Pursuing investment-led growth suggests that access to capital is a core constraint, but it isn’t. Our modest capacity to mobilise capital traces to policies that entrench low growth — if not stagnation or decline. Meanwhile, many of the world’s most respected investment gurus, most recently Edward Yardeni, argue that China is uninvestable.

Household prosperity

As neither China’s economy nor ours is designed to broaden household prosperity, both must pursue export-led growth. By prioritising competitiveness and value-added exporting, China has created hundreds of millions of jobs. SA relies on commodity exports, but even strong commodity demand can’t directly surge jobs or trigger meaningful multiplier effects.

Our consumer purchasing power is constrained by excessive reliance on expensive debt being common among lower-income households. That a vast portion of our population is reliant on grants or government pay cheques further limits the spread of prosperity.

For a quarter of a millennium successive American generations became more productive and wealthier. During the last generation, US purchasing power fuelled much Asian growth. Conversely, the patronage-grounded politics that emerged from our 1990s transition favour redistribution and isolation.

As China’s consumers still have insufficient purchasing power to sustain that country’s growth, Beijing must run the world’s largest trade surplus to maintain growth momentum. As the US runs the world’s largest trade deficit, President Donald Trump seeks to use tariffs to deter China’s trade practices and its anti-Western and regional belligerence. 

Adding value

As with other countries, SA’s future competitiveness is approximated by the percentage of its young adults who add value to exports. We score dismally on this scale due mostly to redistribution and localisation policies. The extraordinary rise of Asia, which reset global economics and geopolitics, wasn’t fuelled by Asians selling to Asians.

Rather, supply chains connected Western consumers with Asian workers. SA can’t sustain high growth through targeting domestic and regional markets as both suffer from woefully deficient purchasing capacity.

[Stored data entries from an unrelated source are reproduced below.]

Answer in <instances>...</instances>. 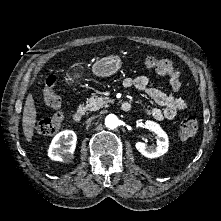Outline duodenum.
<instances>
[{
	"instance_id": "410a0bca",
	"label": "duodenum",
	"mask_w": 221,
	"mask_h": 221,
	"mask_svg": "<svg viewBox=\"0 0 221 221\" xmlns=\"http://www.w3.org/2000/svg\"><path fill=\"white\" fill-rule=\"evenodd\" d=\"M120 107L125 112H127L131 109V105L128 102H122ZM83 116H84V110L77 109L76 111H74L71 118L74 122H80L82 120Z\"/></svg>"
}]
</instances>
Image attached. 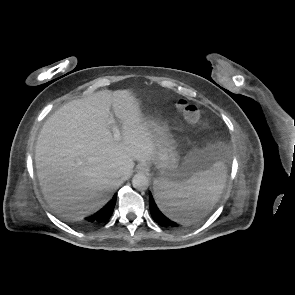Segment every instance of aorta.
Here are the masks:
<instances>
[{"mask_svg": "<svg viewBox=\"0 0 295 295\" xmlns=\"http://www.w3.org/2000/svg\"><path fill=\"white\" fill-rule=\"evenodd\" d=\"M132 185L137 190H146L149 186V180L144 174L138 173L133 177Z\"/></svg>", "mask_w": 295, "mask_h": 295, "instance_id": "obj_1", "label": "aorta"}]
</instances>
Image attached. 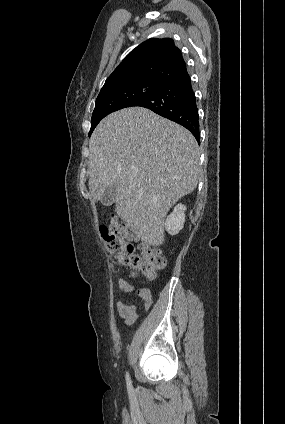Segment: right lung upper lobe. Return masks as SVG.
<instances>
[{"mask_svg": "<svg viewBox=\"0 0 285 424\" xmlns=\"http://www.w3.org/2000/svg\"><path fill=\"white\" fill-rule=\"evenodd\" d=\"M186 72L180 50L170 38H151L133 49L106 79L102 90L140 81L165 83Z\"/></svg>", "mask_w": 285, "mask_h": 424, "instance_id": "right-lung-upper-lobe-1", "label": "right lung upper lobe"}]
</instances>
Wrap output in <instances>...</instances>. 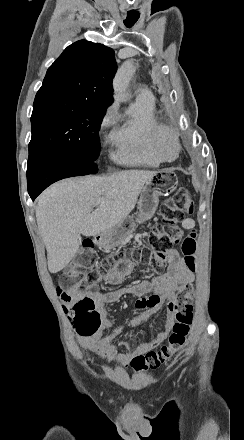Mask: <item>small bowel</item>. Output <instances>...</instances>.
<instances>
[{
    "instance_id": "1",
    "label": "small bowel",
    "mask_w": 244,
    "mask_h": 440,
    "mask_svg": "<svg viewBox=\"0 0 244 440\" xmlns=\"http://www.w3.org/2000/svg\"><path fill=\"white\" fill-rule=\"evenodd\" d=\"M181 226L185 230H192L195 221L186 218ZM167 271L158 276L139 281L127 288L112 290L109 292H81L77 288H72L68 294L76 300L89 299L95 304L96 310L101 316L99 329L90 336H80L78 342L85 357L93 353L105 364L116 362L119 368L128 367L133 361L134 353H147L161 345L168 337L172 328V305L175 294L178 290L191 285L194 281V270H190L185 259L175 249L167 253ZM134 270L131 260L122 258L118 263L111 267L100 279L111 285L121 284L124 279ZM133 295L138 299L136 307L144 312L133 318L124 325L116 326L110 320L106 305L118 302L125 295ZM167 305L168 314L165 318L163 327L151 335L146 342L126 343L127 350L118 352L116 346L112 345V340L126 329H146L151 331L147 325L148 320L157 314L161 308ZM110 331V335L103 337V331Z\"/></svg>"
}]
</instances>
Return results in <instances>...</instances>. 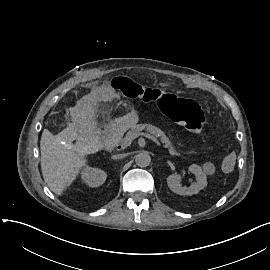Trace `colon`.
<instances>
[{
    "instance_id": "5ec220e1",
    "label": "colon",
    "mask_w": 270,
    "mask_h": 270,
    "mask_svg": "<svg viewBox=\"0 0 270 270\" xmlns=\"http://www.w3.org/2000/svg\"><path fill=\"white\" fill-rule=\"evenodd\" d=\"M114 90H119L126 97L151 104L156 103L161 113L175 121L188 131L200 132L205 128V119L200 106L193 99L179 97L170 92H162L154 88H146L127 77H114L110 81ZM219 169L225 175L236 169V159L230 153L219 159Z\"/></svg>"
}]
</instances>
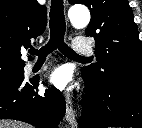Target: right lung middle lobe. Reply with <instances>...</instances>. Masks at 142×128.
<instances>
[{"instance_id":"1","label":"right lung middle lobe","mask_w":142,"mask_h":128,"mask_svg":"<svg viewBox=\"0 0 142 128\" xmlns=\"http://www.w3.org/2000/svg\"><path fill=\"white\" fill-rule=\"evenodd\" d=\"M24 79V69H2L0 70V89L11 87Z\"/></svg>"}]
</instances>
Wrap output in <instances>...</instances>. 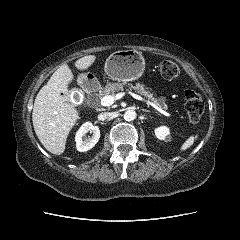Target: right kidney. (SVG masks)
Masks as SVG:
<instances>
[{
  "instance_id": "obj_1",
  "label": "right kidney",
  "mask_w": 240,
  "mask_h": 240,
  "mask_svg": "<svg viewBox=\"0 0 240 240\" xmlns=\"http://www.w3.org/2000/svg\"><path fill=\"white\" fill-rule=\"evenodd\" d=\"M93 133L92 137L89 139H83L84 135L87 133ZM100 130L98 126H94L91 122L84 123L76 133L75 141L76 148L79 152H85L90 150L99 141Z\"/></svg>"
}]
</instances>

Since apartheid ended globalisation transformed the many Asian nations, which flourished through adding value to Western imports. As the ANC rejects this era’s success formula, half of SA’s young adults can’t escape poverty.

SA’s modest pace of capital mobilisation aligns with our economy’s meagre growth trajectory. For a new mall to flourish, it must take market share from others. Our ultra-elevated youth unemployment and low domestic growth are mutually reinforcing. To achieve and sustain high growth our young adults must add value to exports. 

Our apartheid-to-Mandela transition was internationally celebrated as the Cold War ended and the Soviet Union expired. Today, the anti-Western axis of Russia, China and Iran have been revealed to be far weaker than they were perceived to be just three years ago. These countries are in no position to create jobs in SA, whereas Western countries, particularly the US, fund the creation of many millions of jobs in various countries. 

But the “funding” aspect that is most critical isn’t about investing. The US can sensibly sustain enormous trade deficits while wealthy countries have insufficient young workers and commerce becomes more disruptive and digitally orientated. Meanwhile, SA has entrenched the world’s most severe youth unemployment crisis.

Political and technological transitions are even more disruptive when they are amplified by abrupt demographic shifts. Before long this region will account for 40% of the world’s births. Our region’s rise through global integration would provide more human interactions to offset ubiquitous AI.

A country hosting the G20 that lacks solutions to its extreme youth unemployment should seek to develop solutions with member nations.